The Scoreboard: This Week's Winners and Losers
The Scoreboard took a couple weeks off to drink eggnog, hang out under the mistletoe and watch C-SPAN on New Year's Eve (just kidding!). But don't worry: It's back with a vengeance in 2013.
Just as we did last year, we'll deliver a list each Friday of the winners and losers in Vermont news and politics. As always, we've consulted with a wide range of people as clueless as we are — and totally arbitrarily aggregated the results below.

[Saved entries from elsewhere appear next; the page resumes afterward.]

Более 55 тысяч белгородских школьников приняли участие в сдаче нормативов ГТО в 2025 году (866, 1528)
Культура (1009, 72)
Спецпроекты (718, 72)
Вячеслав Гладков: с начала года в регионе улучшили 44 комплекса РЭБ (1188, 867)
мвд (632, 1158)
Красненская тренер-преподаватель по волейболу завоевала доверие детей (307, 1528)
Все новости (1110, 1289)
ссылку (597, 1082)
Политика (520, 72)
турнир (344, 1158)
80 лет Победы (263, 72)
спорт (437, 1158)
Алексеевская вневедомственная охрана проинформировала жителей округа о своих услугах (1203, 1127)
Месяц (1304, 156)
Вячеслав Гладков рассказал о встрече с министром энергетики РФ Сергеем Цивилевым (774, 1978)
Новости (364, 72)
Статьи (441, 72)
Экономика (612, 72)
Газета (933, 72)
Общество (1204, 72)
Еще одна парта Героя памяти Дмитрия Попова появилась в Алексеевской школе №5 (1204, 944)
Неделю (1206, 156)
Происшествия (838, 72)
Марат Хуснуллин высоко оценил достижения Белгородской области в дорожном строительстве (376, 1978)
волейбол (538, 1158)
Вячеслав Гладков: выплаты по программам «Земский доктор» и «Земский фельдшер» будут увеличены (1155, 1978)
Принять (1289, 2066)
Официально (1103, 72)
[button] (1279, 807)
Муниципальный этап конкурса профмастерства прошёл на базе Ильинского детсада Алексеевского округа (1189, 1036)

So, without further ado, here's The Scoreboard for the week of Friday, Jan. 4 (oh, and all those weeks we missed):
Winners:
Porky Patrick — Those worried that Vermont's going to lose out on federal handouts now that Sen. Patrick Leahy (D-Vt.) has turned down the chairmanship of the Senate Appropriations Committee ought to ask Rutland's GE Aviation what they think.
Shap Smith — Rep. Paul Poirer (I-Barre) never stood a chance in his bid to take the reigns from House Speaker Shap Smith (D-Morrisville), but his decision to drop out of the race for speaker two weeks ago (as first reported by the Burlington Free Press' Nancy Remsen) lets Smith avoid a messy vote.
Vermont State Employees Association — The state employees' union suffered a staffing setback last fall, but a couple new old hands should help them get back on track — at least within the Statehouse.
Our Sexual Health — Good news: Vermont's gettin' it on safely. Runner-up loser: Burlington, which is only 25th in boozin' it up.
Tie Score
Vermont's Congressional Delegation — On the upside, they dodged a bullet by not having to vote for an Obama/Boehner "grand bargain" that included cuts to popular entitlement programs. On the downside, they had a lousy New Year's Eve and caved on their promises to raise taxes on those earning more than $250,000 a year. The really bad news? They'll have a bunch of tougher votes in the months to come.
Vermont Dairy Farmers — They didn't get the new farm bill that Sen. Leahy and Rep. Peter Welch (D-Vt.) fought for on the Senate and House agriculture committees, but at least they got a nine-month extension to the old farm bill in the final fiscal cliff deal.
Armando Vilaseca — Vermont's commissioner of education got to keep his job — and got a fancy new title — but why for only a year?
Losers:
Nepotism — As the Rutland Herald's Gordon Dritschilo reported Friday, recently-resigned Rutland County senator Bill Carris' son, Tracy, is out of the running for his dad's seat. Gov. Peter Shumlin will have to choose one of three candidates — Eldred French, Cheryl Hooker and Robert Baird— to fill the vacant seat.
Vermont State Police — Apparently, Shumlin's security detail didn't get to tag along on his six-day vay-cay to Italy last month, VTDigger.org's Alicia Freese reported Thursday. Arrivederci, po-po!
Vermont Yankee — As VTDigger.org's Andrew Stein reported, UBS Securities thinks Entergy Corp. should shutter Vernon's Vermont Yankee. Safe, clean, reliable... and going out of business?